CCTS Report: Rogers customer complaints doubled since 2022
New report shows Rogers-Shaw buyout has been a consumer disaster
January 15, 2025 — Today the Commission for Complaints for Telecom-television services (CCTS) released a damning report on telecom complaints from Canadian consumers over the 2023-2024 period, highlighting that they received more complaints than any previous year in their 17 year history. Year over year, complaints rose by 38%, led by an astonishing 68% increase in complaints from Rogers customers. Since 2021-2022, complaints from Rogers customers have more than doubled. The CCTS also dismissed a lower share of consumer complaints than in past years, and found more filed complaints were correctly within its mandate.
“Canadian consumers are furious,” said OpenMedia Executive Director Matt Hatfield. “When our government allowed Rogers to buy Shaw, we were told it would be a net benefit to Canadians. Instead we’ve seen Rogers spike prices and the sharpest increase in consumer complaints in five years. Every federal party should look this failure in the face and tell Canadians how they’d undo this disastrous deal, and stop similar monopolistic power grabs in the future. Canadians cannot afford to be growing our oligopolies when our economy is already amongst the most concentrated and least competitive of any OECD country.”
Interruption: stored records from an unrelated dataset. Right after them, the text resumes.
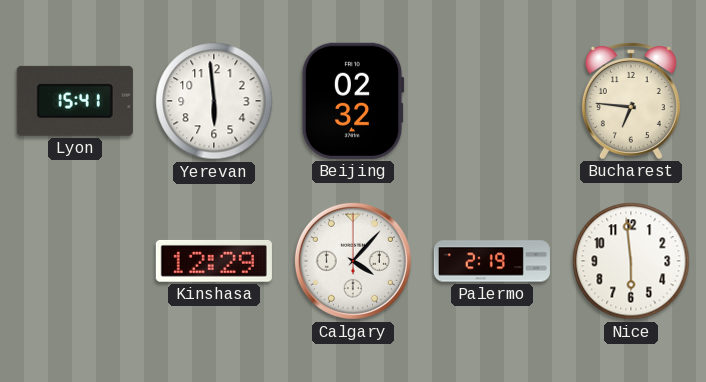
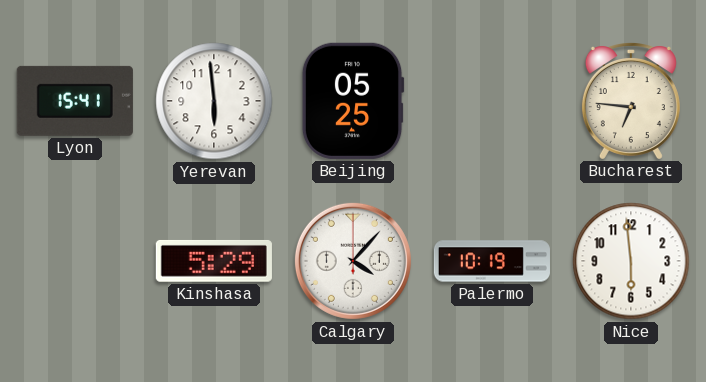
Beijing: 02:32 -> 05:25
Kinshasa: 12:29 -> 5:29
Palermo: 2:19 -> 10:19
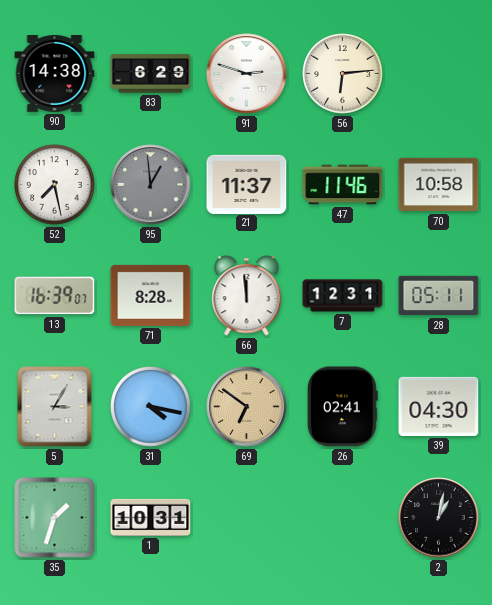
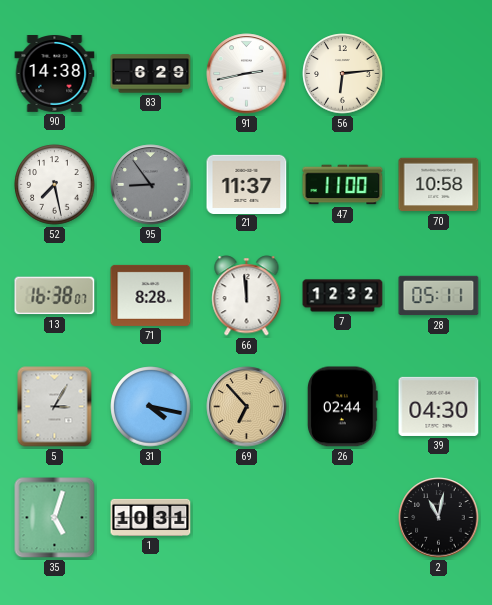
91: 2:48 -> 2:43
95: 12:59 -> 8:54
47: 11:46 -> 11:00
13: 16:39 -> 16:38
7: 12:31 -> 12:32
69: 6:51 -> 6:53
26: 02:41 -> 02:44
35: 1:33 -> 5:03
2: 1:02 -> 11:02
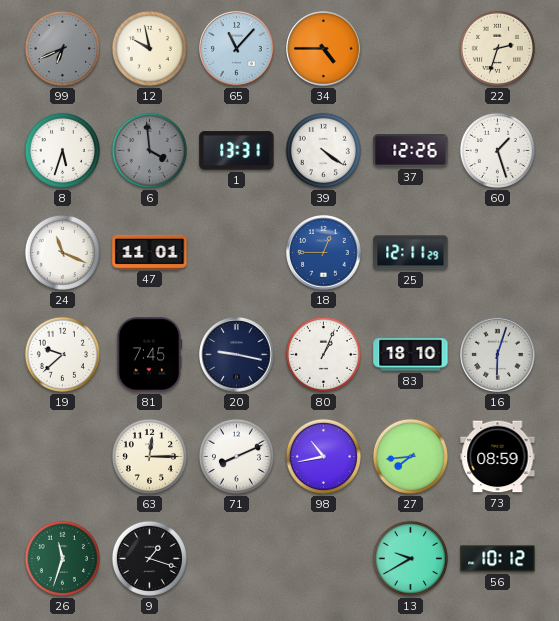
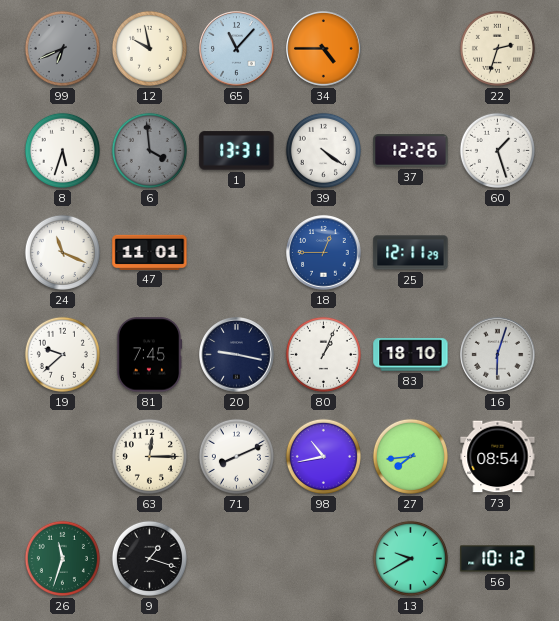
73: 08:59 -> 08:54
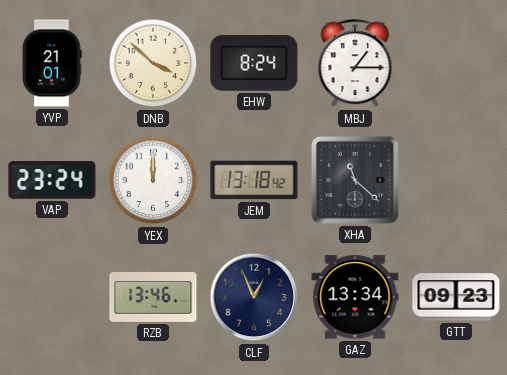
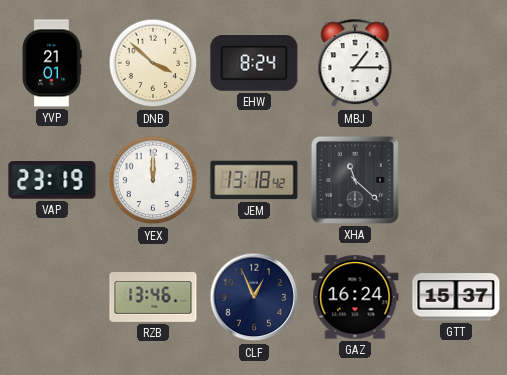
VAP: 23:24 -> 23:19
GAZ: 13:34 -> 16:24
GTT: 09:23 -> 15:37
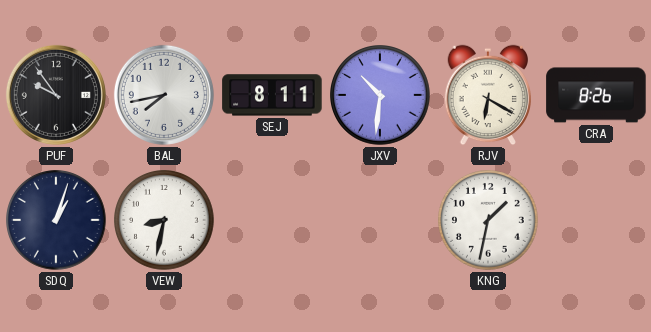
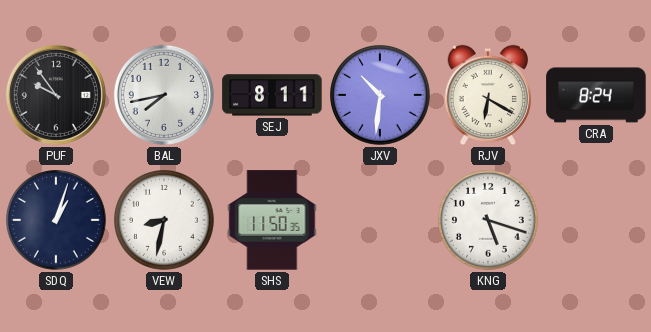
CRA: 8:26 -> 8:24
SHS: none -> 11:50
KNG: 1:32 -> 5:18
The Competition Bureau, Canada’s competition watchdog, opposed the Rogers-Shaw buyout. However, the CRTC, Competition Tribunal, and ISED Minister Champagne supported the deal, paving the way for Rogers to become Canada’s largest telecom company. Despite conditions imposed by the government as part of the deal and promises that prices would not increase, in 2024 Rogers increased prices on mobile plans, home Internet, and TV boxes already installed in customer homes.
During consideration of the Rogers-Shaw deal OpenMedia and peers delivered over 93,000 messages from concerned people in Canada calling on policymakers to block the deal. A further 23,800 actions have been taken by the OpenMedia and Ekō communities in support of OpenMedia’s Anti-Monopoly Charter, which lays out principles for reforming Canada’s economy and reducing the power of Canada’s oligopolies.